---
name: vera-ai-structured-testing
description: >-
  Runs data quality diagnostics and baseline classification/regression for
  structured (tabular) data. Produces missing value analysis, feature
  distributions, correlation matrix, class balance check, outlier detection,
  a baseline LightGBM classifier with weighted F1 and macro AUC (bootstrapped
  95% CIs), feature importance, confusion matrix, and ROC curves. Ends with
  a recommendation block listing additional models available in the analysis
  workflow. Outputs Python scripts with 2 publication-quality plots. Triggered when user
  has tabular/structured data and says "tabular data," "structured data,"
  "classification," "regression," "feature engineering," "predict from columns,"
  "CSV classification," "spreadsheet," "predict outcome," or describes a task
  involving predicting from numeric/categorical columns. Does not handle
  free-text NLP or image data.
user-invocable: true
allowed-tools: Read, Bash, Write, Edit
---

# Structured Data --- Data Quality Diagnostics & Baseline Modeling

Open-source skill.

## Workflow

Read each step file in `workflow/` before executing that step.

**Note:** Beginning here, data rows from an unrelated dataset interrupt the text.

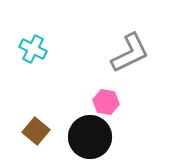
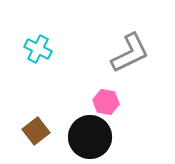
cyan cross: moved 5 px right
brown square: rotated 12 degrees clockwise
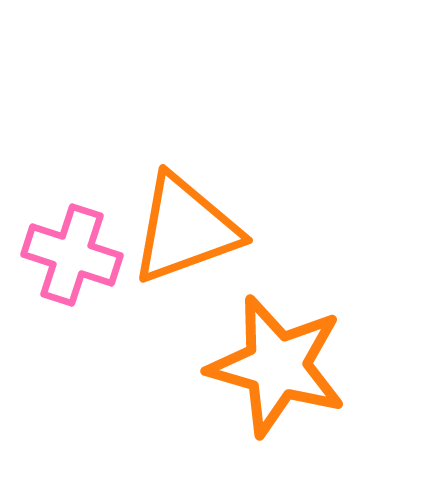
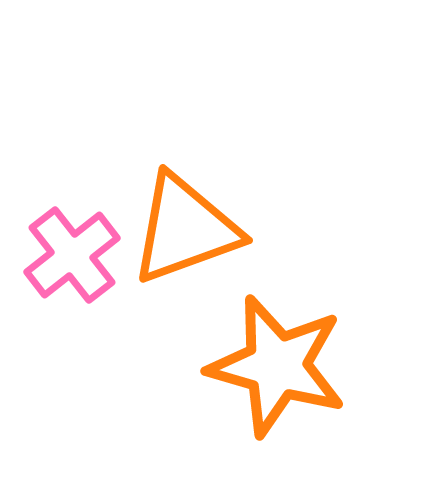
pink cross: rotated 34 degrees clockwise
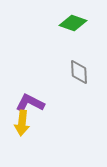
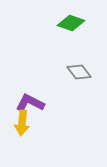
green diamond: moved 2 px left
gray diamond: rotated 35 degrees counterclockwise
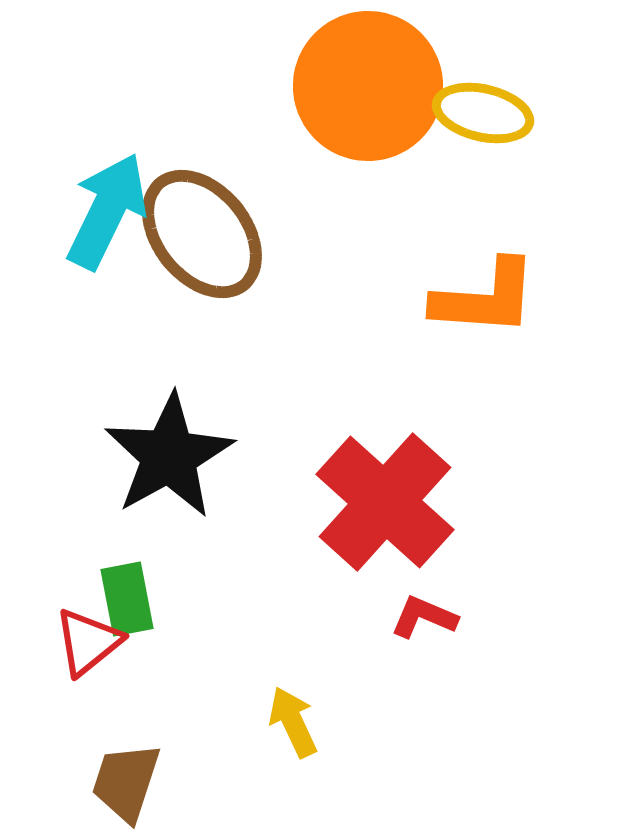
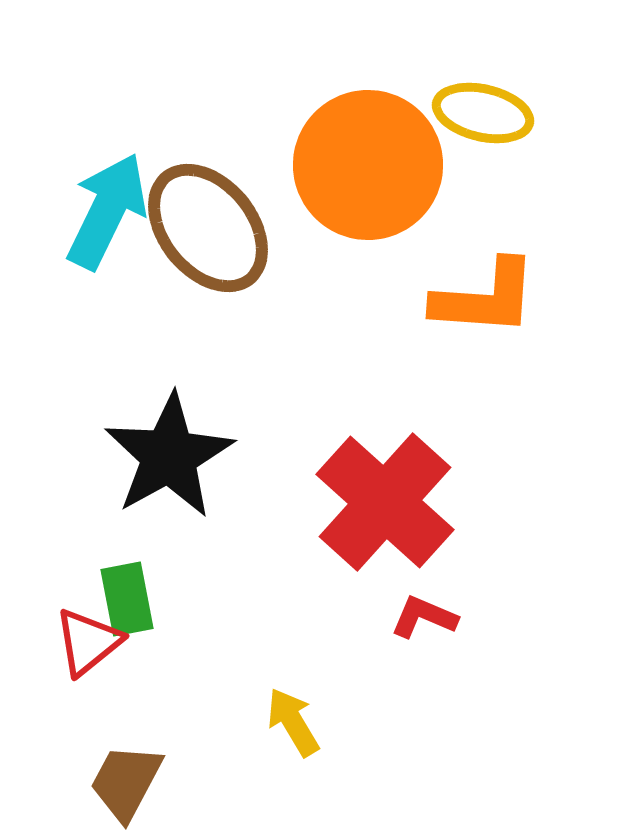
orange circle: moved 79 px down
brown ellipse: moved 6 px right, 6 px up
yellow arrow: rotated 6 degrees counterclockwise
brown trapezoid: rotated 10 degrees clockwise
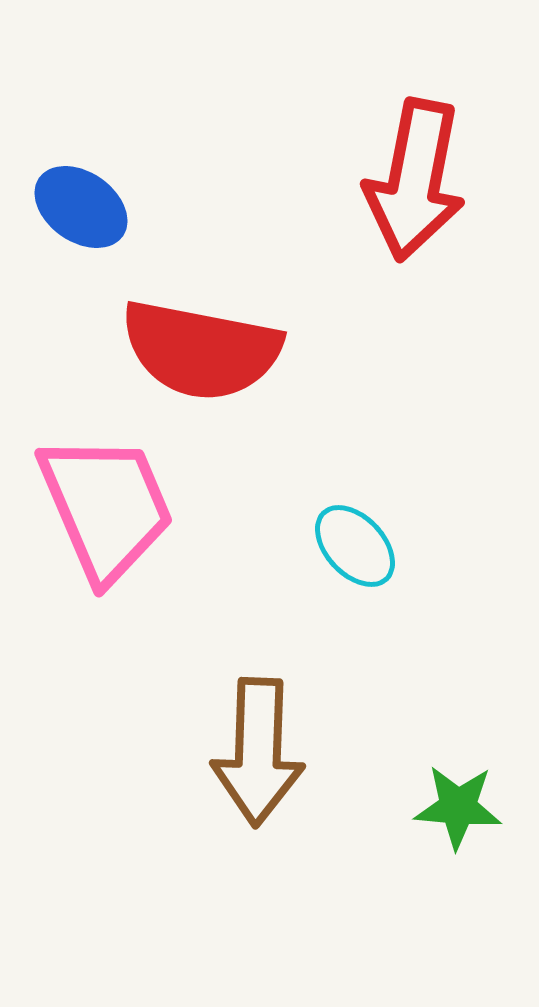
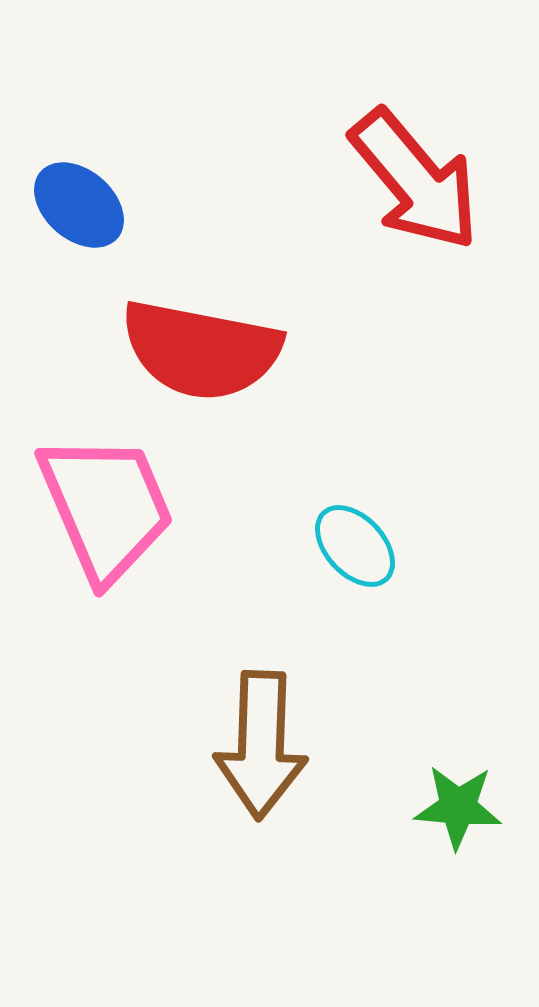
red arrow: rotated 51 degrees counterclockwise
blue ellipse: moved 2 px left, 2 px up; rotated 6 degrees clockwise
brown arrow: moved 3 px right, 7 px up
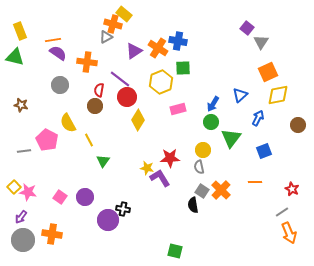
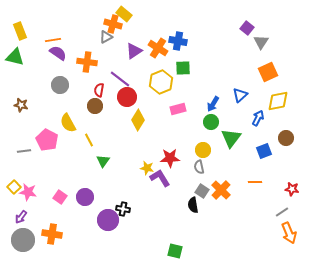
yellow diamond at (278, 95): moved 6 px down
brown circle at (298, 125): moved 12 px left, 13 px down
red star at (292, 189): rotated 16 degrees counterclockwise
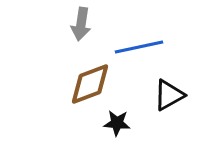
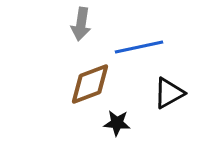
black triangle: moved 2 px up
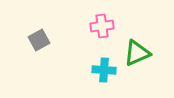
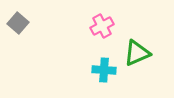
pink cross: rotated 20 degrees counterclockwise
gray square: moved 21 px left, 17 px up; rotated 20 degrees counterclockwise
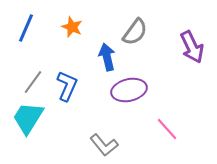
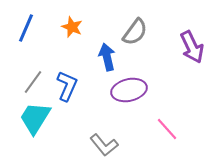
cyan trapezoid: moved 7 px right
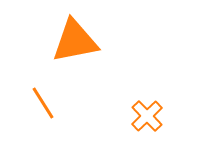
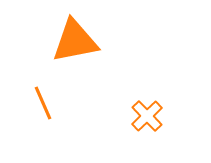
orange line: rotated 8 degrees clockwise
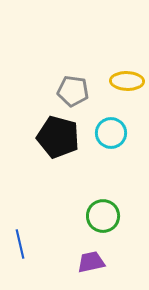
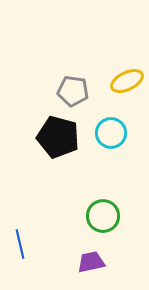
yellow ellipse: rotated 28 degrees counterclockwise
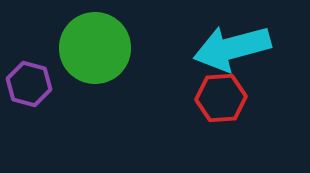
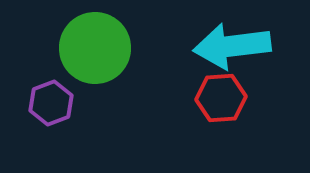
cyan arrow: moved 2 px up; rotated 8 degrees clockwise
purple hexagon: moved 22 px right, 19 px down; rotated 24 degrees clockwise
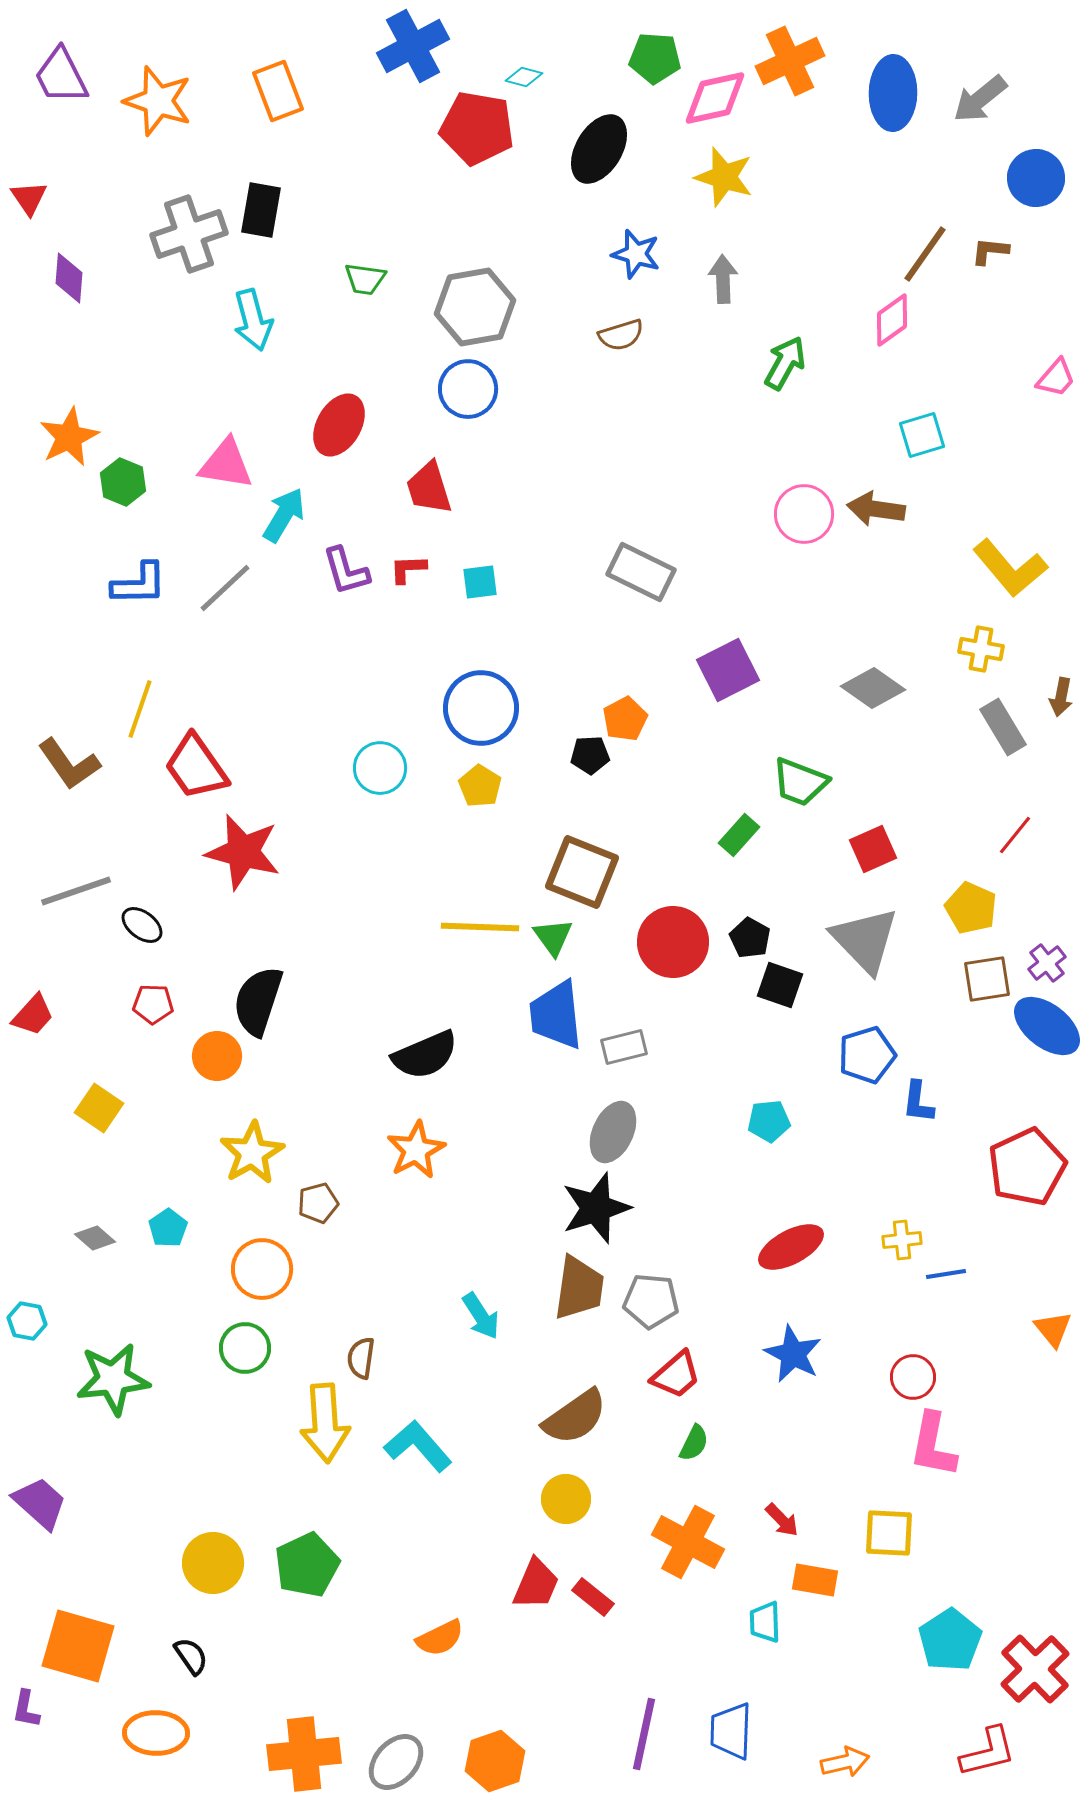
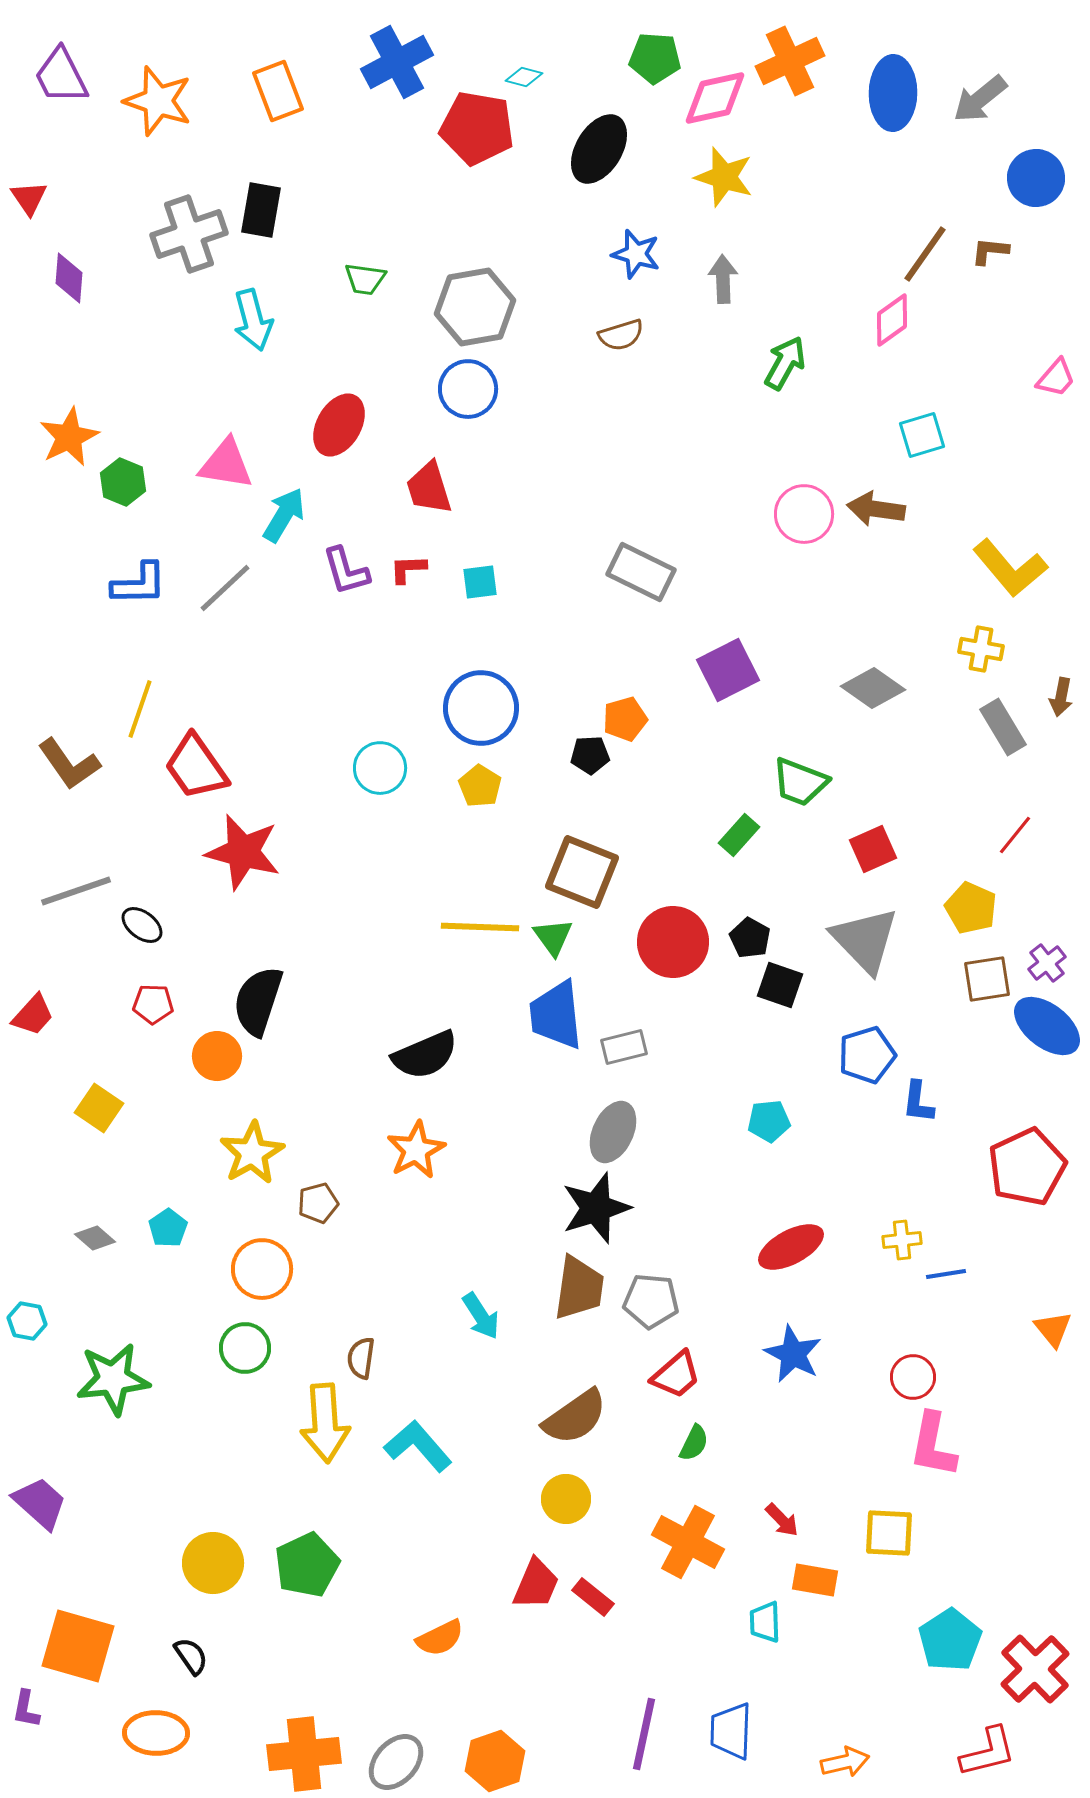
blue cross at (413, 46): moved 16 px left, 16 px down
orange pentagon at (625, 719): rotated 12 degrees clockwise
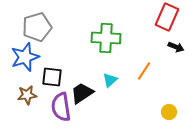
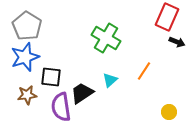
gray pentagon: moved 10 px left, 1 px up; rotated 24 degrees counterclockwise
green cross: rotated 28 degrees clockwise
black arrow: moved 1 px right, 5 px up
black square: moved 1 px left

| Step | File | Executor | Output |
|---|---|---|---|
| Collect | `workflow/01-collect-inputs.md` | Main Agent | Structured input summary |
| Diagnose | `workflow/02-check-distribution.md` | Main Agent | PART 1 code block |
| Baseline | `workflow/03-run-primary-test.md` | Main Agent | PART 2-3 code blocks + T1 track artifacts |

## Decision Tree

```
1. TASK TYPE
   ├── Classification (target is categorical) → F1 + AUC metrics
   └── Regression (target is continuous) → RMSE + R² metrics

2. CHECK CLASS BALANCE (classification only)
   ├── Balanced (minority ≥ 10%) → standard methods
   └── Imbalanced (minority < 10%) → class weighting, note power limits

3. FEATURE TYPES
   ├── All numeric → standard scaling
   ├── Mixed (numeric + categorical) → encoding + scaling
   └── High cardinality categorical → target encoding or frequency encoding
```

## Required Inputs

| Role | What to collect |
|---|---|
| **Target column** | Column name, type (classification/regression) |
| **Feature columns** | List or "all except target" |
| **Task type** | Classification or regression |
| **ID column** | To exclude from features (optional) |

## Code Structure

```
PART 0: Setup & Data Loading
PART 1: Data Quality Diagnostics   → plot_01_data_overview.png
PART 2: Baseline Classification    → plot_02_confusion_roc.png
PART 3: Recommendation Block       → text pointing to analysis workflow
```

## Reporting Standards

1. Classification: weighted F1 and macro AUC (OVR) --- always with 95% bootstrapped CIs
2. Regression: RMSE and R² --- always with 95% bootstrapped CIs
3. Format: "F1 = 0.XXX, 95% CI [0.XXX, 0.XXX]"
4. Feature importance: top 20 features by gain, normalized 0-100
5. Decimal places: 3 for metrics, 1 for percentages, 0 for counts
6. Sample size: report final analytic N (train/val/test split sizes)
7. Non-significance: "not statistically significant at alpha = .05" --- never "no difference"

## Models Available

| Workflow | Models |
|---|---|
| Testing (this skill) | LightGBM (baseline) |
| Analysis (vera-ai-structured-analyzing) | LogReg, SVM, RF, XGBoost, CatBoost, MLP, Stacking Ensemble |

## Example Dataset

sklearn built-ins: `load_breast_cancer()` (binary), `load_iris()` (multi-class), `load_wine()` (multi-class).
Python: `from sklearn.datasets import load_breast_cancer`

## Cross-Skill Interface

```
Output:
├── code_python      → .py script
├── methods_md       → methods.md baseline fragment
├── results_md       → results.md baseline results fragment
├── tables/          → Markdown/CSV tables for diagnostics + metrics
├── figures/         → 2 PNGs (data overview + confusion/ROC)
├── references_bib   → .bib with baseline/evaluation citations
└── recommendations  → text block (what analysis workflow produces)
```

When this skill is used as `T1_baseline` inside `vera-ai-application-pipeline`,
the standardized track artifacts above are REQUIRED, not optional.